** Problem **
Show every line below where "evenodd" can be found.
---- Available records
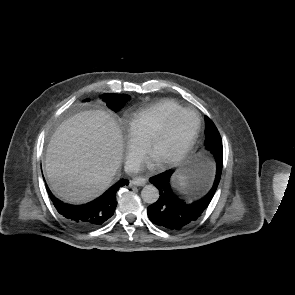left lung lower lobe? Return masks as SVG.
I'll list each match as a JSON object with an SVG mask.
<instances>
[{
  "label": "left lung lower lobe",
  "mask_w": 295,
  "mask_h": 295,
  "mask_svg": "<svg viewBox=\"0 0 295 295\" xmlns=\"http://www.w3.org/2000/svg\"><path fill=\"white\" fill-rule=\"evenodd\" d=\"M211 152L216 160V177L210 191L200 200L187 202L173 194L169 185L173 170L163 172L149 179L160 192L159 199L147 208L149 219L154 224L168 230H180L196 221L205 211L215 194L222 172L223 153L220 151Z\"/></svg>",
  "instance_id": "1"
}]
</instances>
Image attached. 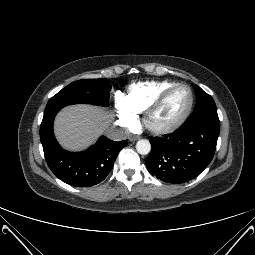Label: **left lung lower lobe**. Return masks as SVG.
Masks as SVG:
<instances>
[{"mask_svg":"<svg viewBox=\"0 0 255 255\" xmlns=\"http://www.w3.org/2000/svg\"><path fill=\"white\" fill-rule=\"evenodd\" d=\"M220 124L181 126L163 137H150L146 166L152 176L178 184L197 177L211 162Z\"/></svg>","mask_w":255,"mask_h":255,"instance_id":"obj_1","label":"left lung lower lobe"}]
</instances>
--------
** Reply to the task **
  "mask_svg": "<svg viewBox=\"0 0 295 295\" xmlns=\"http://www.w3.org/2000/svg\"><path fill=\"white\" fill-rule=\"evenodd\" d=\"M211 152L216 160V177L210 191L200 200L187 202L173 194L169 185L173 170L163 172L149 179L160 192L159 199L147 208L149 219L154 224L168 230H180L196 221L205 211L215 194L222 172L223 153L220 151Z\"/></svg>",
[{"mask_svg":"<svg viewBox=\"0 0 255 255\" xmlns=\"http://www.w3.org/2000/svg\"><path fill=\"white\" fill-rule=\"evenodd\" d=\"M220 124L181 126L163 137H150L146 166L152 176L178 184L197 177L211 162Z\"/></svg>","mask_w":255,"mask_h":255,"instance_id":"obj_1","label":"left lung lower lobe"}]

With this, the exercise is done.